カナダの市民権がなくて困ること

家でデスクワークしていたら、ドアを叩く音が。
叩く音からして、クレアのお友達とか、子供の感じがしない。
時々、アフリカの子供が困っているとか、カナダの森を守ろうとかの類に募金回りが来るけど、その手のものか?と思ってドアを開けると、二人のオバサンが立っていた。

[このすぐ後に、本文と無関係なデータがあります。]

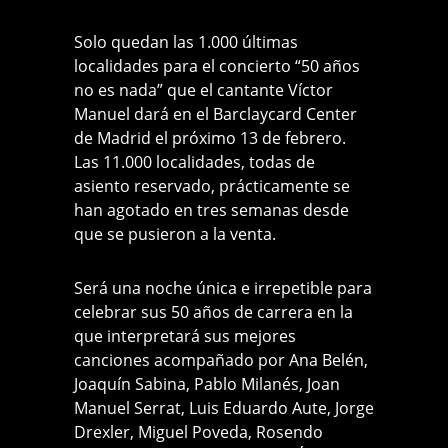
Solo quedan las 1.000 últimas
localidades para el concierto “50 años
no es nada” que el cantante Víctor
Manuel dará en el Barclaycard Center
de Madrid el próximo 13 de febrero.
Las 11.000 localidades, todas de
asiento reservado, prácticamente se
han agotado en tres semanas desde
que se pusieron a la venta.
Será una noche única e irrepetible para
celebrar sus 50 años de carrera en la
que interpretará sus mejores
canciones acompañado por Ana Belén,
Joaquín Sabina, Pablo Milanés, Joan
Manuel Serrat, Luis Eduardo Aute, Jorge
Drexler, Miguel Poveda, Rosendo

彼らの要望は、選挙に自分の応援している人に一票入れてほしい、ということだった。
「申し訳ないけど、僕は選挙権がないんです。」とお断りした。


よくカナダに住んでいると、どんなビザをお持ちですか?
カナダ人になったのですか?なんて質問してくる方がいる。

もちろん僕はカナダ人が持つパスポートを持っていない。
日本は、二重国籍を認めない国だから、日本とカナダの両方を持つことは許されないのだ。
確か、子供たちも二十歳ぐらいで、日本かカナダのどっちか選ばないといけない。
ひじょうに残念なことだけど。

自分の友人には、イギリスからやって来て、イギリスとカナダの両方のパスポート所持をする人もいる。
これまで会った方の中には、カナダとアメリカのパスポートを持っている人もいた。

日本人であることは素晴らしいことだけど、日本はこの手のルールは窮屈だ。
島国根性というのか、閉鎖的というのか。

カナダに住んでいるからかもしれないけど、これほど単一民族だけが集まっている日本の国というのも、むしろ世界的に珍しいカントリーな気がする。
ウィスラーに住んでいれば、自分の上司や先輩が、オーストラリア人だったり、ニュージーランド人だったり、イギリス人であったりするのはあたり前だけど、日本だと外資系で働かない限り、そういったことはないだろう。

そういった意味では、活力が生まれないのではないだろうか。

もし、僕の子供たちが、二十歳になっても日本人であることが認められれば、彼らは気軽に日本での仕事も選択できるのに。
それは、日本の社会の活性するにも役立つことになると思う。今、世界には日本人とどこかの国のハーフの子供たちがたくさんいるのに、彼らは片方の国籍を捨てなければならないのだ。残念なことである。2つの国の文化や言葉を持っていることは、どこかの会社で働いてもきっと重要な戦力になるに違いないのに。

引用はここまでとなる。